Absolute Intent Numbers

While synthetic panels are strong on relative rankings (“Concept A outperforms Concept B”), the absolute figures (“35% purchase intent”) should be read directionally, not literally. The calibration between synthetic intent and real-world conversion is not yet precise enough to anchor a financial model on a single number. This will improve as validation data accumulates, but today, treat absolute synthetic intent as a signal, not a forecast.

Social and Cultural Dynamics

Purchase behaviour is shaped by peer effects, cultural trends, and viral moments that historical transaction data cannot capture. A synthetic panel can tell you that your target audience has the income and category affinity for your product. It cannot tell you whether your product will catch a cultural tailwind or face a backlash. Neither can a traditional survey, for what it is worth, but it is important not to mistake behavioural grounding for omniscience.

The Validation Question

The most common challenge to synthetic research is: “How do you know the results are valid?” This is the right question, but it contains an ambiguity worth unpacking.

If “valid” means reliable (would you get similar results if you ran the same test again), synthetic panels score well. The same persona evaluating the same concept produces highly consistent responses. If “valid” meanspredictive (do the results forecast real-world outcomes), the honest answer is that the evidence is early. The methodology is grounded in behavioural data that has strong theoretical reasons to be predictive, and the relative rankings (which concept performs best) appear more robust than the absolute numbers (what percentage will convert). But synthetic consumer research is a young field, and the validation corpus is still being built.

This is not a disqualifying weakness. Every research methodology starts with theoretical plausibility and builds empirical validation over time. Traditional survey-based purchase intent took decades to develop the conversion norms that researchers now rely on. The question is whether the underlying logic is sound (grounding AI responses in documented purchase behaviour rather than general knowledge) and whether early results support it. On both counts, the case is strong enough to act on, while remaining honest about what has and has not been proven.

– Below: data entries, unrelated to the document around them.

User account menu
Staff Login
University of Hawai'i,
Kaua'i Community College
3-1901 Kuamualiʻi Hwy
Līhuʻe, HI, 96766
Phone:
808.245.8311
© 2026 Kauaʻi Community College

Synthetic and Traditional Together

The strongest research programmes will not choose between synthetic and traditional methods. The natural division of labour is straightforward: synthetic research for exploration, iteration, and pre-screening; traditional research for validation of high-stakes decisions. Use synthetic panels to narrow the option space and identify the strongest concepts, then confirm the finalists with recruited respondents where the cost is justified. After traditional research identifies a winning direction, synthetic panels can rapidly optimise messaging and targeting without additional fieldwork.

This is not a compromise. It is a research strategy that spends money where it produces the most information. The total cost is often lower than relying on traditional research alone, because pre-screening reduces the number of expensive fielded studies needed.

The Right Mental Model

Synthetic research is to traditional consumer research what a flight simulator is to flying. A simulator grounded in real physics data teaches you an enormous amount about how an aircraft behaves. Pilots train on simulators extensively because they are fast, repeatable, and safe to fail in. But no one certifies a new aircraft on simulator data alone, and no one confuses the simulator for the sky.

The useful framing is not “synthetic research is cheaper traditional research.” It is: synthetic research is a different instrument that measures different things, grounded in behavioural data that traditional surveys do not use. The teams that will get the most from it are the ones who understand what it measures well, what it does not, and where it fits alongside the research tools they already have.